Compliance

Publised:  8 October 2018

Sale of medicines and medical devices via social media

Medicines and medical devices must meet quality, safety and effectiveness / performance requirements before they can be supplied in New Zealand. The supply of medicines and medical devices is controlled through the Medicines Act 1981

In general, medicines must be approved before they can be supplied within New Zealand, and importers and manufacturers of medical devices must notify their products to a database operated by Medsafe.

Medsafe has become aware of the sale of these products through social media (such as Facebook) and provides the following guidance.

Quality, safety and effectiveness

Purchasing medicines or medical devices over the internet from sources that are either individuals or are organisations / companies which are not entitled to sell them is strongly discouraged. The quality and safety of these products cannot be assured. For instance, it is possible that the products may be faulty, contaminated, counterfeit, damaged, stolen, sub-potent, toxic, may have been stored incorrectly, or may not have been approved for use in New Zealand.

In many instances, for example in the case of prescription medicines, certain other medicines and certain medical devices, it is important for the intended purchaser to be under the care of a health care professional (for instance a doctor). This is to ensure the medicine or medical device is appropriate and that the purchaser has adequate ongoing care.

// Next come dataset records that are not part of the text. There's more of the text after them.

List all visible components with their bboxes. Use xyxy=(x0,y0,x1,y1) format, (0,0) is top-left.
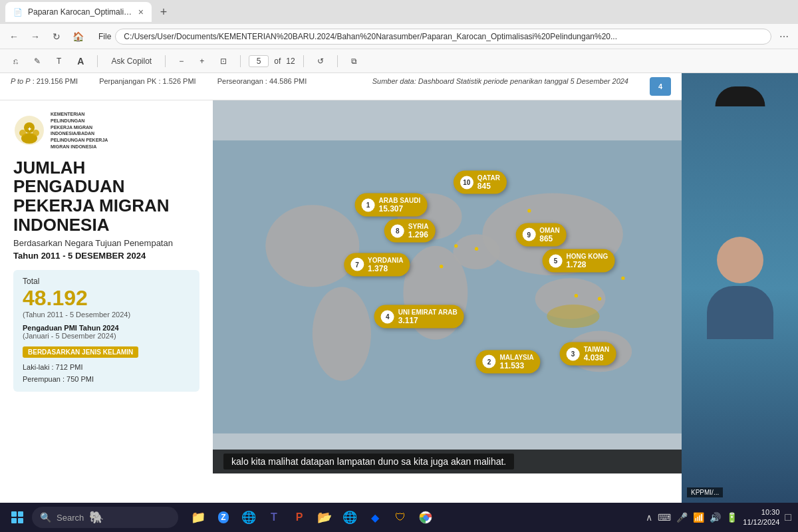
stats-box: Total 48.192 (Tahun 2011 - 5 Desember 20… xyxy=(13,270,200,392)
taskbar-app-teams[interactable]: T xyxy=(262,505,286,529)
explorer-icon: 📂 xyxy=(317,510,332,525)
pin-qatar: 10QATAR845 xyxy=(454,171,507,194)
pin-value: 1.728 xyxy=(567,260,608,269)
taskbar-app-dropbox[interactable]: ◆ xyxy=(363,505,387,529)
svg-point-3 xyxy=(19,130,26,136)
clock-time: 10:30 xyxy=(743,507,779,517)
pin-rank: 4 xyxy=(381,310,394,323)
zoom-icon: Z xyxy=(218,511,228,523)
pin-rank: 1 xyxy=(362,198,375,211)
font-button[interactable]: A xyxy=(72,55,89,68)
notification-icon[interactable]: □ xyxy=(783,510,793,525)
search-animal-icon: 🐘 xyxy=(89,510,104,525)
settings-button[interactable]: ⋯ xyxy=(775,28,793,45)
refresh-button[interactable]: ↻ xyxy=(48,28,65,45)
subtitle-banner: kalo kita malihat datapan lampatan duno … xyxy=(213,450,682,473)
volume-icon[interactable]: 🔊 xyxy=(708,511,722,524)
page-sep: of xyxy=(274,57,281,66)
ask-copilot-button[interactable]: Ask Copilot xyxy=(106,55,157,67)
taskbar-app-edge[interactable]: 🌐 xyxy=(237,505,261,529)
tab-title: Paparan Karocan_Optimalisasi Pe... xyxy=(28,7,133,17)
ppk-val: : 1.526 PMI xyxy=(158,77,196,85)
battery-icon[interactable]: 🔋 xyxy=(725,511,739,524)
chrome-icon: 🌐 xyxy=(342,510,357,525)
annotate-icon: ✎ xyxy=(34,57,41,66)
taskbar-search[interactable]: 🔍 Search 🐘 xyxy=(32,507,178,528)
rotate-button[interactable]: ↺ xyxy=(312,55,329,67)
undo-button[interactable]: ⎌ xyxy=(8,55,23,67)
fit-button[interactable]: ⊡ xyxy=(215,55,232,67)
sys-icons: ∧ ⌨ 🎤 📶 🔊 🔋 xyxy=(644,511,739,524)
search-icon: 🔍 xyxy=(40,512,51,523)
pin-value: 11.533 xyxy=(499,360,533,370)
view-button[interactable]: ⧉ xyxy=(346,55,362,67)
separator xyxy=(240,55,241,67)
pin-rank: 2 xyxy=(482,355,495,368)
current-page-input[interactable]: 5 xyxy=(249,55,269,67)
pin-rank: 5 xyxy=(549,254,563,267)
ppk-key: Perpanjangan PK xyxy=(99,77,156,85)
teams-icon: T xyxy=(271,511,277,523)
taskbar-app-powerpoint[interactable]: P xyxy=(287,505,311,529)
keyboard-icon[interactable]: ⌨ xyxy=(656,511,672,524)
svg-point-4 xyxy=(33,130,39,136)
separator xyxy=(97,55,98,67)
video-label: KPPMI/... xyxy=(687,487,723,497)
chevron-up-icon[interactable]: ∧ xyxy=(644,511,654,524)
pin-rank: 7 xyxy=(350,258,364,271)
forward-button[interactable]: → xyxy=(27,28,44,45)
pin-oman: 9OMAN865 xyxy=(515,223,567,246)
wifi-icon[interactable]: 📶 xyxy=(692,511,706,524)
new-tab-button[interactable]: + xyxy=(154,3,173,21)
taskbar-app-google-chrome[interactable] xyxy=(414,505,438,529)
annotate-button[interactable]: ✎ xyxy=(29,55,46,67)
left-panel: ✦ KEMENTERIANPELINDUNGANPEKERJA MIGRANIN… xyxy=(0,100,213,473)
pin-value: 3.117 xyxy=(398,316,458,325)
page-badge: 4 xyxy=(650,77,671,96)
slide-main-title: JUMLAH PENGADUAN PEKERJA MIGRAN INDONESI… xyxy=(13,158,200,234)
taskbar-app-chrome[interactable]: 🌐 xyxy=(338,505,362,529)
taskbar-right: ∧ ⌨ 🎤 📶 🔊 🔋 10:30 11/12/2024 □ xyxy=(644,507,793,528)
prs-key: Perseorangan xyxy=(217,77,263,85)
jenis-badge: BERDASARKAN JENIS KELAMIN xyxy=(23,346,138,358)
taskbar: 🔍 Search 🐘 📁 Z 🌐 T P 📂 🌐 ◆ 🛡 xyxy=(0,503,798,532)
tab-bar: 📄 Paparan Karocan_Optimalisasi Pe... × + xyxy=(0,0,798,24)
home-button[interactable]: 🏠 xyxy=(69,28,86,45)
windows-icon xyxy=(11,511,23,523)
taskbar-app-zoom[interactable]: Z xyxy=(211,505,235,529)
pins-container: 1ARAB SAUDI15.3072MALAYSIA11.5333TAIWAN4… xyxy=(213,100,682,473)
pin-country-name: SYRIA xyxy=(408,223,429,230)
svg-text:✦: ✦ xyxy=(27,126,32,132)
pin-hong-kong: 5HONG KONG1.728 xyxy=(543,249,615,273)
start-button[interactable] xyxy=(5,505,29,529)
zoom-in-button[interactable]: + xyxy=(194,55,209,67)
total-period: (Tahun 2011 - 5 Desember 2024) xyxy=(23,311,190,319)
shield-icon: 🛡 xyxy=(395,511,406,523)
pin-rank: 8 xyxy=(391,224,404,237)
source-note: Sumber data: Dashboard Statistik periode… xyxy=(372,77,628,85)
edge-icon: 🌐 xyxy=(241,510,256,525)
taskbar-app-explorer[interactable]: 📂 xyxy=(313,505,336,529)
slide-content: ✦ KEMENTERIANPELINDUNGANPEKERJA MIGRANIN… xyxy=(0,100,682,473)
mic-icon[interactable]: 🎤 xyxy=(675,511,689,524)
pin-rank: 3 xyxy=(567,347,580,360)
pin-rank: 9 xyxy=(522,228,535,241)
text-icon: T xyxy=(57,57,61,66)
pin-syria: 8SYRIA1.296 xyxy=(384,219,436,243)
time-area[interactable]: 10:30 11/12/2024 xyxy=(743,507,779,528)
active-tab[interactable]: 📄 Paparan Karocan_Optimalisasi Pe... × xyxy=(5,2,152,22)
tab-close-button[interactable]: × xyxy=(138,7,144,17)
taskbar-app-files[interactable]: 📁 xyxy=(186,505,210,529)
slide-subtitle: Berdasarkan Negara Tujuan Penempatan xyxy=(13,238,200,248)
pin-country-name: UNI EMIRAT ARAB xyxy=(398,309,458,316)
pdf-slide: P to P : 219.156 PMI Perpanjangan PK : 1… xyxy=(0,73,682,503)
zoom-out-button[interactable]: − xyxy=(174,55,189,67)
subtitle-text: kalo kita malihat datapan lampatan duno … xyxy=(223,454,514,469)
url-field[interactable]: C:/Users/User/Documents/KEMENTERIAN%20BA… xyxy=(115,29,771,45)
pin-value: 4.038 xyxy=(584,353,610,362)
pin-value: 845 xyxy=(477,182,500,191)
taskbar-app-shield[interactable]: 🛡 xyxy=(388,505,412,529)
gender-laki: Laki-laki : 712 PMI xyxy=(23,362,190,374)
back-button[interactable]: ← xyxy=(5,28,23,45)
text-button[interactable]: T xyxy=(51,55,66,67)
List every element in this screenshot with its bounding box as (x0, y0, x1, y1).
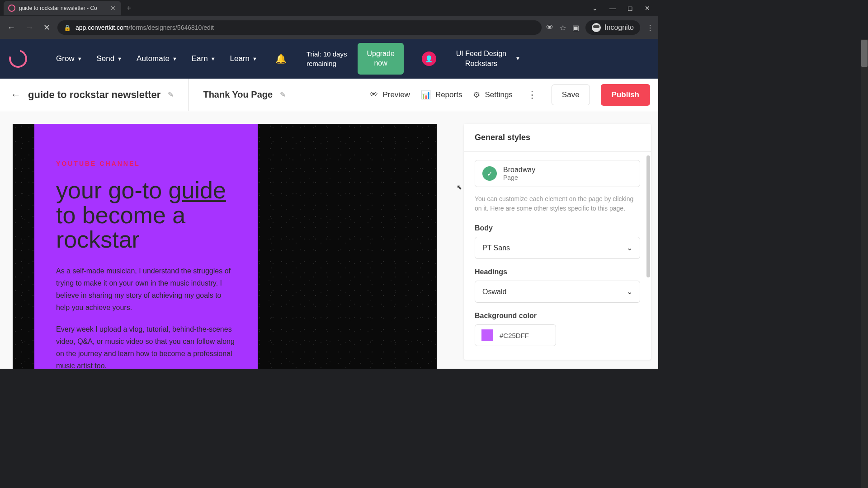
nav-grow[interactable]: Grow▼ (56, 54, 82, 63)
chevron-down-icon: ▼ (172, 56, 177, 61)
chevron-down-icon: ⌄ (627, 244, 632, 252)
body-paragraph-1[interactable]: As a self-made musician, I understand th… (56, 265, 236, 314)
notifications-bell-icon[interactable]: 🔔 (275, 53, 287, 64)
chevron-down-icon: ▼ (252, 56, 257, 61)
content-panel[interactable]: YOUTUBE CHANNEL your go-to guide to beco… (34, 124, 258, 369)
new-tab-button[interactable]: + (121, 2, 137, 15)
kebab-menu-icon[interactable]: ⋮ (646, 23, 654, 32)
trial-status: Trial: 10 daysremaining (307, 49, 347, 68)
divider (188, 79, 189, 111)
upgrade-button[interactable]: Upgradenow (358, 43, 403, 75)
eye-off-icon[interactable]: 👁 (546, 23, 553, 32)
edit-page-icon[interactable]: ✎ (280, 90, 286, 99)
image-area[interactable] (258, 124, 437, 369)
chevron-down-icon: ▼ (117, 56, 122, 61)
close-tab-icon[interactable]: ✕ (109, 4, 117, 13)
nav-automate[interactable]: Automate▼ (137, 54, 177, 63)
body-font-select[interactable]: PT Sans⌄ (475, 237, 640, 259)
headings-font-label: Headings (475, 268, 640, 276)
body-paragraph-2[interactable]: Every week I upload a vlog, tutorial, be… (56, 323, 236, 369)
bg-color-input[interactable]: #C25DFF (475, 324, 556, 346)
styles-panel: General styles ✓ Broadway Page You can c… (464, 124, 651, 360)
tab-title: guide to rockstar newsletter - Co (19, 5, 106, 11)
page-name: Thank You Page (203, 89, 273, 100)
panel-scrollbar[interactable] (646, 155, 650, 277)
help-text: You can customize each element on the pa… (475, 194, 640, 213)
more-menu-icon[interactable]: ⋮ (524, 87, 541, 103)
publish-button[interactable]: Publish (601, 84, 650, 106)
bookmark-star-icon[interactable]: ☆ (560, 23, 566, 32)
bg-color-label: Background color (475, 312, 640, 320)
settings-button[interactable]: ⚙Settings (473, 90, 512, 100)
headings-font-select[interactable]: Oswald⌄ (475, 281, 640, 303)
avatar[interactable] (422, 52, 436, 66)
edit-name-icon[interactable]: ✎ (168, 90, 174, 99)
template-card[interactable]: ✓ Broadway Page (475, 160, 640, 187)
chevron-down-icon: ▼ (211, 56, 216, 61)
convertkit-logo-icon[interactable] (6, 47, 31, 71)
eye-icon: 👁 (370, 90, 378, 99)
forward-button: → (23, 20, 36, 35)
address-bar[interactable]: 🔒 app.convertkit.com/forms/designers/564… (57, 20, 542, 35)
account-switcher[interactable]: UI Feed DesignRockstars ▼ (456, 49, 520, 69)
back-arrow-icon[interactable]: ← (8, 86, 24, 103)
browser-tab[interactable]: guide to rockstar newsletter - Co ✕ (4, 1, 121, 15)
minimize-icon[interactable]: — (608, 3, 618, 14)
hex-value: #C25DFF (500, 332, 529, 339)
nav-send[interactable]: Send▼ (97, 54, 123, 63)
back-button[interactable]: ← (5, 20, 18, 35)
panel-icon[interactable]: ▣ (572, 23, 579, 32)
main-nav: Grow▼ Send▼ Automate▼ Earn▼ Learn▼ 🔔 Tri… (0, 39, 658, 79)
body-font-label: Body (475, 224, 640, 232)
close-window-icon[interactable]: ✕ (643, 3, 652, 14)
sliders-icon: ⚙ (473, 90, 480, 100)
editor-toolbar: ← guide to rockstar newsletter ✎ Thank Y… (0, 79, 658, 111)
favicon-icon (8, 5, 15, 12)
panel-title: General styles (464, 124, 651, 152)
reports-button[interactable]: 📊Reports (421, 90, 462, 100)
template-name: Broadway (503, 166, 535, 174)
lock-icon: 🔒 (64, 24, 71, 31)
headline[interactable]: your go-to guide to become a rockstar (56, 178, 236, 252)
reload-button[interactable]: ✕ (41, 20, 53, 35)
preview-button[interactable]: 👁Preview (370, 90, 410, 99)
maximize-icon[interactable]: ◻ (626, 3, 635, 14)
bar-chart-icon: 📊 (421, 90, 431, 100)
save-button[interactable]: Save (552, 84, 590, 105)
chevron-down-icon: ▼ (515, 55, 520, 62)
eyebrow-text[interactable]: YOUTUBE CHANNEL (56, 160, 236, 167)
chevron-down-icon: ⌄ (627, 287, 632, 296)
page-canvas[interactable]: YOUTUBE CHANNEL your go-to guide to beco… (13, 124, 437, 369)
color-swatch (481, 329, 493, 341)
form-name: guide to rockstar newsletter (28, 89, 160, 101)
tab-search-icon[interactable]: ⌄ (590, 3, 599, 14)
chevron-down-icon: ▼ (77, 56, 82, 61)
nav-learn[interactable]: Learn▼ (230, 54, 257, 63)
cursor-icon: ⬉ (457, 183, 462, 191)
url-text: app.convertkit.com/forms/designers/56468… (75, 24, 214, 31)
nav-earn[interactable]: Earn▼ (192, 54, 216, 63)
check-icon: ✓ (482, 166, 497, 181)
incognito-badge[interactable]: Incognito (585, 20, 640, 35)
template-type: Page (503, 174, 535, 181)
incognito-icon (592, 23, 601, 32)
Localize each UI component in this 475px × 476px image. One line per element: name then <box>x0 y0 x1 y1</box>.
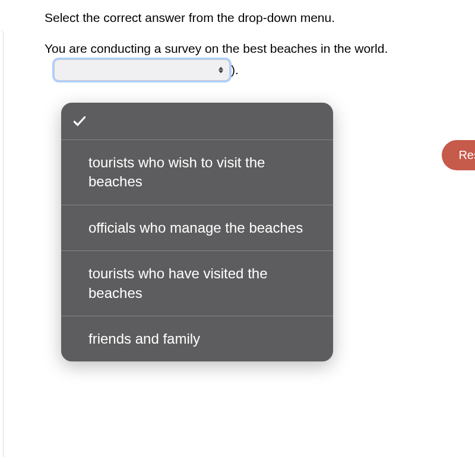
answer-dropdown[interactable] <box>54 59 230 81</box>
instruction-text: Select the correct answer from the drop-… <box>45 11 475 25</box>
dropdown-option-label: tourists who have visited the beaches <box>88 265 268 300</box>
dropdown-option-friends-family[interactable]: friends and family <box>61 316 333 361</box>
up-down-chevron-icon <box>218 67 223 74</box>
panel-left-edge <box>0 30 4 457</box>
dropdown-option-blank[interactable] <box>61 103 333 140</box>
checkmark-icon <box>72 113 87 129</box>
dropdown-option-tourists-visited[interactable]: tourists who have visited the beaches <box>61 251 333 316</box>
reset-button[interactable]: Res <box>442 140 475 170</box>
dropdown-option-tourists-wish[interactable]: tourists who wish to visit the beaches <box>61 140 333 205</box>
dropdown-option-label: tourists who wish to visit the beaches <box>88 154 265 189</box>
closing-punctuation: ). <box>231 63 239 77</box>
question-content: Select the correct answer from the drop-… <box>0 0 475 81</box>
dropdown-options-panel: tourists who wish to visit the beaches o… <box>61 103 333 361</box>
dropdown-option-label: officials who manage the beaches <box>88 220 303 236</box>
dropdown-option-label: friends and family <box>88 331 200 347</box>
question-text: You are conducting a survey on the best … <box>45 42 475 56</box>
dropdown-row: ). <box>54 59 475 81</box>
dropdown-option-officials[interactable]: officials who manage the beaches <box>61 205 333 251</box>
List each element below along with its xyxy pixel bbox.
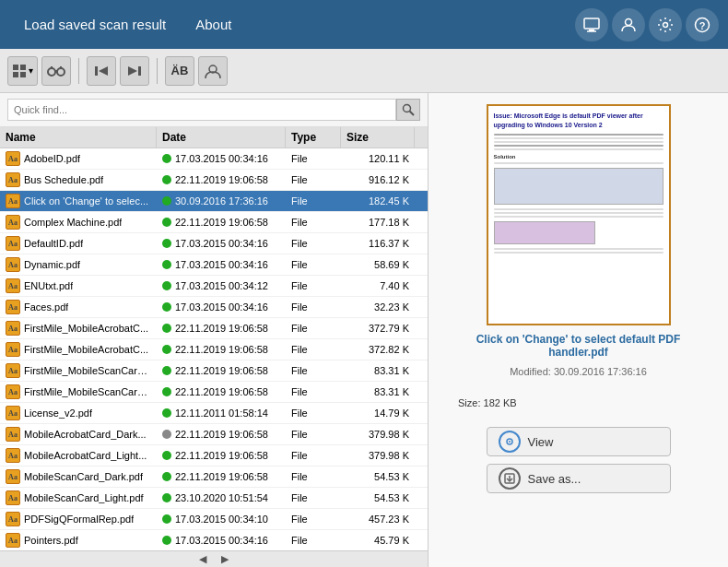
col-date[interactable]: Date <box>157 127 286 148</box>
table-row[interactable]: AаBus Schedule.pdf22.11.2019 19:06:58Fil… <box>0 170 428 191</box>
table-row[interactable]: AаDynamic.pdf17.03.2015 00:34:16File58.6… <box>0 254 428 276</box>
status-dot <box>162 281 171 290</box>
search-input[interactable] <box>7 99 396 121</box>
file-date-cell: 22.11.2019 19:06:58 <box>157 447 286 464</box>
file-name-text: FirstMile_MobileAcrobatC... <box>24 323 148 334</box>
view-button[interactable]: View <box>487 427 671 456</box>
file-type-cell: File <box>286 299 341 315</box>
table-row[interactable]: AаMobileAcrobatCard_Dark...22.11.2019 19… <box>0 424 428 445</box>
toolbar-sep-2 <box>157 58 158 84</box>
search-button[interactable] <box>396 99 420 121</box>
table-row[interactable]: AаAdobeID.pdf17.03.2015 00:34:16File120.… <box>0 148 428 170</box>
profile-icon <box>205 63 221 79</box>
preview-size: Size: 182 KB <box>458 397 517 408</box>
file-type-cell: File <box>286 320 341 337</box>
status-dot <box>162 430 171 439</box>
header-icon-group: ? <box>575 8 719 41</box>
table-row[interactable]: AаFaces.pdf17.03.2015 00:34:16File32.23 … <box>0 297 428 318</box>
hscroll-bar: ◀ ▶ <box>0 550 428 567</box>
col-name[interactable]: Name <box>0 127 157 148</box>
file-date-cell: 17.03.2015 00:34:10 <box>157 511 286 527</box>
profile-btn[interactable] <box>198 56 228 86</box>
hscroll-left[interactable]: ◀ <box>195 553 210 565</box>
file-table[interactable]: AаAdobeID.pdf17.03.2015 00:34:16File120.… <box>0 148 428 550</box>
file-icon: Aа <box>6 342 20 357</box>
prev-icon <box>93 64 110 78</box>
gear-icon-btn[interactable] <box>649 8 682 41</box>
status-dot <box>162 154 171 163</box>
file-date-cell: 17.03.2015 00:34:16 <box>157 235 286 252</box>
status-dot <box>162 493 171 502</box>
prev-btn[interactable] <box>87 56 116 86</box>
file-size-cell: 58.69 K <box>341 256 415 273</box>
svg-point-24 <box>509 441 511 443</box>
file-date-cell: 22.11.2019 19:06:58 <box>157 171 286 188</box>
file-date-text: 23.10.2020 10:51:54 <box>175 492 268 503</box>
table-row[interactable]: AаPDFSigQFormalRep.pdf17.03.2015 00:34:1… <box>0 509 428 530</box>
load-scan-menu[interactable]: Load saved scan result <box>9 9 181 40</box>
preview-panel: Issue: Microsoft Edge is default PDF vie… <box>429 93 728 567</box>
file-size-cell: 116.37 K <box>341 235 415 252</box>
save-as-button[interactable]: Save as... <box>487 464 671 493</box>
file-size-cell: 916.12 K <box>341 171 415 188</box>
table-row[interactable]: AаClick on 'Change' to selec...30.09.201… <box>0 191 428 212</box>
table-row[interactable]: AаMobileScanCard_Dark.pdf22.11.2019 19:0… <box>0 467 428 488</box>
grid-view-btn[interactable]: ▾ <box>7 56 38 86</box>
file-type-cell: File <box>286 511 341 527</box>
file-date-cell: 22.11.2019 19:06:58 <box>157 320 286 337</box>
monitor-icon-btn[interactable] <box>575 8 608 41</box>
table-row[interactable]: AаFirstMile_MobileScanCard...22.11.2019 … <box>0 382 428 403</box>
table-row[interactable]: AаPointers.pdf17.03.2015 00:34:16File45.… <box>0 530 428 550</box>
file-date-text: 22.11.2019 19:06:58 <box>175 174 268 185</box>
table-header: Name Date Type Size <box>0 127 428 148</box>
file-type-cell: File <box>286 447 341 464</box>
file-date-text: 22.11.2019 19:06:58 <box>175 386 268 397</box>
file-name-cell: AаBus Schedule.pdf <box>0 170 157 190</box>
col-type[interactable]: Type <box>286 127 341 148</box>
preview-modified: Modified: 30.09.2016 17:36:16 <box>510 366 647 377</box>
table-row[interactable]: AаENUtxt.pdf17.03.2015 00:34:12File7.40 … <box>0 276 428 297</box>
status-dot <box>162 408 171 418</box>
table-row[interactable]: AаMobileAcrobatCard_Light...22.11.2019 1… <box>0 445 428 467</box>
svg-rect-18 <box>138 66 141 76</box>
preview-filename: Click on 'Change' to select default PDF … <box>459 333 699 359</box>
file-date-cell: 22.11.2019 19:06:58 <box>157 214 286 230</box>
question-icon: ? <box>694 17 710 33</box>
file-icon: Aа <box>6 321 20 336</box>
file-date-cell: 22.11.2019 19:06:58 <box>157 468 286 485</box>
file-date-text: 17.03.2015 00:34:12 <box>175 280 268 291</box>
file-size-cell: 379.98 K <box>341 426 415 443</box>
person-icon-btn[interactable] <box>612 8 645 41</box>
about-menu[interactable]: About <box>181 9 246 40</box>
table-row[interactable]: AаFirstMile_MobileScanCard...22.11.2019 … <box>0 360 428 382</box>
status-dot <box>162 451 171 460</box>
file-size-cell: 45.79 K <box>341 532 415 549</box>
binoculars-btn[interactable] <box>41 56 71 86</box>
table-row[interactable]: AаFirstMile_MobileAcrobatC...22.11.2019 … <box>0 318 428 339</box>
file-icon: Aа <box>6 490 20 505</box>
table-row[interactable]: AаComplex Machine.pdf22.11.2019 19:06:58… <box>0 212 428 233</box>
table-row[interactable]: AаFirstMile_MobileAcrobatC...22.11.2019 … <box>0 339 428 360</box>
font-btn[interactable]: ÄB <box>165 56 194 86</box>
file-type-cell: File <box>286 384 341 400</box>
col-size[interactable]: Size <box>341 127 415 148</box>
file-date-text: 22.11.2019 19:06:58 <box>175 429 268 440</box>
toolbar-sep-1 <box>78 58 79 84</box>
hscroll-right[interactable]: ▶ <box>217 553 232 565</box>
doc-preview: Issue: Microsoft Edge is default PDF vie… <box>488 106 669 261</box>
question-icon-btn[interactable]: ? <box>686 8 719 41</box>
next-btn[interactable] <box>120 56 149 86</box>
file-date-cell: 17.03.2015 00:34:16 <box>157 150 286 167</box>
file-name-cell: AаPDFSigQFormalRep.pdf <box>0 509 157 529</box>
file-name-text: Dynamic.pdf <box>24 259 80 270</box>
file-name-cell: AаAdobeID.pdf <box>0 148 157 169</box>
table-row[interactable]: AаDefaultID.pdf17.03.2015 00:34:16File11… <box>0 233 428 254</box>
binoculars-icon <box>47 64 65 78</box>
file-size-cell: 83.31 K <box>341 384 415 400</box>
file-icon: Aа <box>6 448 20 463</box>
table-row[interactable]: AаMobileScanCard_Light.pdf23.10.2020 10:… <box>0 488 428 509</box>
file-date-text: 22.11.2019 19:06:58 <box>175 344 268 355</box>
svg-point-12 <box>57 68 65 76</box>
table-row[interactable]: AаLicense_v2.pdf12.11.2011 01:58:14File1… <box>0 403 428 424</box>
file-size-cell: 54.53 K <box>341 468 415 485</box>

Sale or supply of medicines

It is illegal to sell or supply (including giving free of charge) prescription, pharmacist-only and pharmacy-only medicines over the internet, and by social media, unless the seller / supplier is authorised under the Medicines Act to do so. Such sales could normally only be made by pharmacies and by some health care professionals, provided they meet certain requirements.

The on-sale or supply (including supply by giving away free of charge) of a medicine that had been dispensed for a particular person is illegal. It is also illegal to supply pharmacist-only and pharmacy-only medicines unless authorised to do so. Depending on the circumstances, fines of up to $40,000 or imprisonment for up to 6 months are possible, on successful prosecution.

In the case of prescription medicines, it is illegal for the purchaser to purchase and possess the medicine without a valid authorisation.

Medical devices

Medical devices for sale within New Zealand must have been notified to a database accessed through Medsafe. The seller / supplier should ensure a device is of acceptable quality, any safety requirements are met, and that it is suitable for its intended use. Medsafe advises that there are particular hazards in using second-hand devices as these may be contaminated, faulty or unfit for purpose.

In summary

Medsafe strongly discourages the sale and supply of medicines and medical devices via social media. We advise that medicines and medical devices should only be purchased or dispensed from legitimate suppliers.